Policy.compute_single_action() wrong outputs

How severe does this issue affect your experience of using Ray?

  • High: It blocks me to complete my task.

I have trained two multi-agent RL models and saved them through checkpoints. I used torch and trained on cpu. It’s a PPO model and the actions are multi-discrete. If I now want to deploy these two models simultaneously, I am getting really weird action outputs during inference.

The simplified inference code looks like this:

ModelCatalog.register_custom_model("model1", Net1)
ModelCatalog.register_custom_model("model2", Net2)

pol1 = Policy.from_checkpoint( 'path/to/model1/checkpoint', ['policy1'])
act1 = pol1.compute_single_action(obs=torch.zeros(10), state=torch.zeros(1), explore=False)
print(act1[0]) # [0 5 0 1]

pol2 = Policy.from_checkpoint( 'path/to/model2/checkpoint', ['policy2'])
act2 = pol2.compute_single_action(obs=torch.zeros(10), state=torch.zeros(1), explore=False)
print(act2[0]) # [2 3 1 0]

So far so good. I have set explore=False and a basic observation input with zeros. So I should always get the same output. And now the strange things start:

If I call pol1.compute_single_action(obs=torch.zeros(10), state=torch.zeros(1), explore=False) again with the same inputs, the output is something completely different, e.g. [12 0 1 1]. However calling pol2.compute_single_action() still gives the same and correct result. On the other hand, if I call Policy.from_checkpoint('path/to/model1/checkpoint', ['policy1']) without needing to assign it to pol1, the call pol1.compute_single_action() gives again the correct output, but pol2.compute_single_action() gives something different.

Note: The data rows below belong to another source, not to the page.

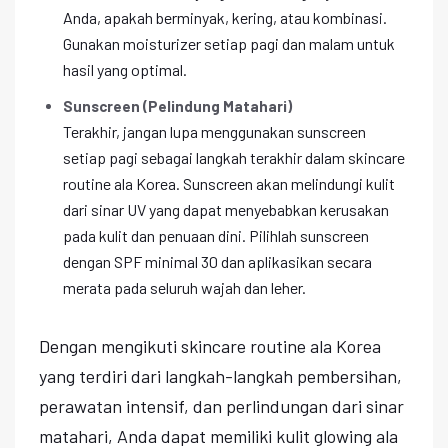
Anda, apakah berminyak, kering, atau kombinasi.
Gunakan moisturizer setiap pagi dan malam untuk
hasil yang optimal.
Sunscreen (Pelindung Matahari)
Terakhir, jangan lupa menggunakan sunscreen
setiap pagi sebagai langkah terakhir dalam skincare
routine ala Korea. Sunscreen akan melindungi kulit
dari sinar UV yang dapat menyebabkan kerusakan
pada kulit dan penuaan dini. Pilihlah sunscreen
dengan SPF minimal 30 dan aplikasikan secara
merata pada seluruh wajah dan leher.
Dengan mengikuti skincare routine ala Korea
yang terdiri dari langkah-langkah pembersihan,
perawatan intensif, dan perlindungan dari sinar
matahari, Anda dapat memiliki kulit glowing ala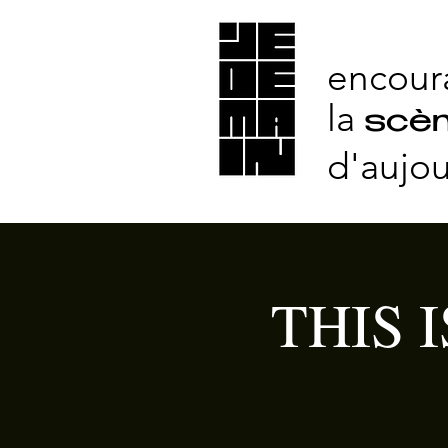
encour
la
scèn
d'aujou
THIS I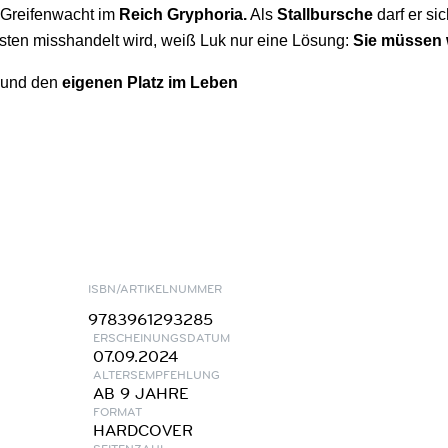
g Greifenwacht im
Reich Gryphoria.
Als
Stallbursche
darf er s
rsten misshandelt wird, weiß Luk nur eine Lösung:
Sie müssen 
und den
eigenen Platz im Leben
ISBN/ARTIKELNUMMER
9783961293285
ERSCHEINUNGSDATUM
07.09.2024
ALTERSEMPFEHLUNG
AB 9 JAHRE
FORMAT
HARDCOVER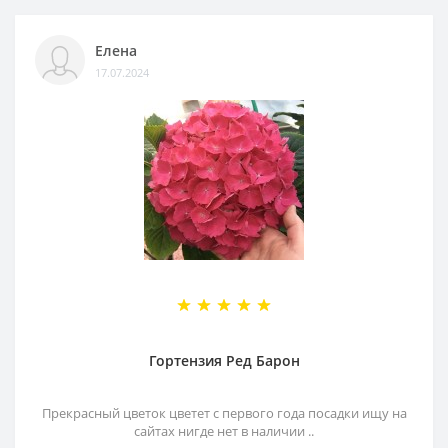
Елена
17.07.2024
Гортензия Ред Барон
Прекрасный цветок цветет с первого года посадки ищу на
сайтах нигде нет в наличии ..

This is so weird and I don’t know how to resolve this ? I mean why do I need to call Policy.from_checkpoint() before computing an action?

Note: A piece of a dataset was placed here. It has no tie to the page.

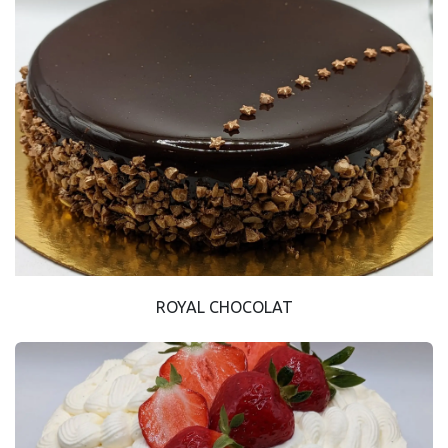
ROYAL CHOCOLAT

This is the code version of the problem described above:

act1 = pol1.compute_single_action(obs=torch.zeros(10), state=torch.zeros(1), explore=False)
print(act1[0]) # [12 0 1 1]
Policy.from_checkpoint( 'path/to/model1/checkpoint', ['policy1'])
act1 = pol1.compute_single_action(obs=torch.zeros(10), state=torch.zeros(1), explore=False)
print(act1[0]) # [0 5 0 1]

act2 = pol2.compute_single_action(obs=torch.zeros(10), state=torch.zeros(1), explore=False)
print(act2[0]) # [7 4 0 1]